There are three unsaid reasons for giving extra time that are not in your child’s best interest:
Dyslexics are slower. The first is an assumption that the metaphorical gears in the mind of a dyslexic are moving slower than in a non-dyslexic. Do not for one minute believe that this way of thinking adequately describes your child. We dyslexics are able to draw the right conclusion quickly when we have the right path to the information.
It’s cheaper. Often extra time is given because it is the lowest-cost accommodation for a school to provide. It presents the least bureaucratic hassle and is designed to make administering a test easier on the school’s part. It would be much easier for an institution to say to all people in wheelchairs: “Tell you what—since you’re a special person, we will give you extra time to get up the stairs, at no charge!” when what they actually want to say is “We will not spend money on concrete and architects to figure out how to make this easier.” Extra time is really in the interest of the institution: it places the burden on the individual to correct him- or herself rather than on the institution to improve the manner of testing. On top of this, the school administrators can say they have met their obligation and limit legal liability.
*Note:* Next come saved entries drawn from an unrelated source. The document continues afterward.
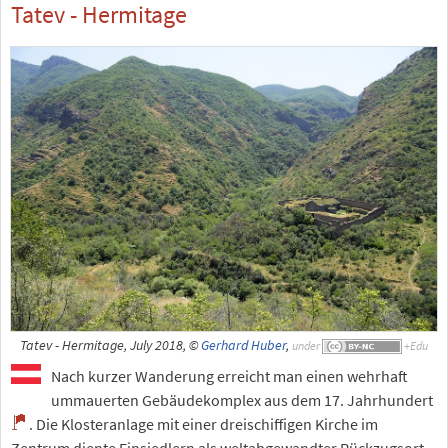
Tatev - Hermitage
Tatev - Hermitage, July 2018, ©
Gerhard Huber
,
under
Nach kurzer Wanderung erreicht man einen wehrhaft
ummauerten Gebäudekomplex aus dem 17. Jahrhundert
. Die Klosteranlage mit einer dreischiffigen Kirche im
Stigma. The final reason to be cautious of extra time is that it can be one of the most socially stigmatizing accommodations. The student who uses extra time does not have an obvious symbol to represent his need for his accommodation, and other students will surmise that they too would benefit from extra time. Yet this is not the case. Extra time also requires that your child work on a different schedule than the other students in the classroom, thereby segregating her. Your child may also try to keep hidden that she gets extra time, which only increases her shame. Remember, your child has a right to the best accommodations. That is the standard that you should be seeking. It’s what is best for your child, and it is also what is best for the school that is trying to accurately assess your child.
Many states develop specific standards to articulate what accommodations are acceptable for their testing. You can find out information about your specific state in the Local Resources section of our Community page. Remember not to let administrators leave you with only extra time, which is the cheap and lazy approach to inclusion.
Don’t set your child up to have to rely on the goodwill of others. Always have access to the tools that your child needs in order to produce a high-quality exam. It’s better to have some uncomfortable and direct conversations before the exam than to wait until afterward to try to clean up a mess.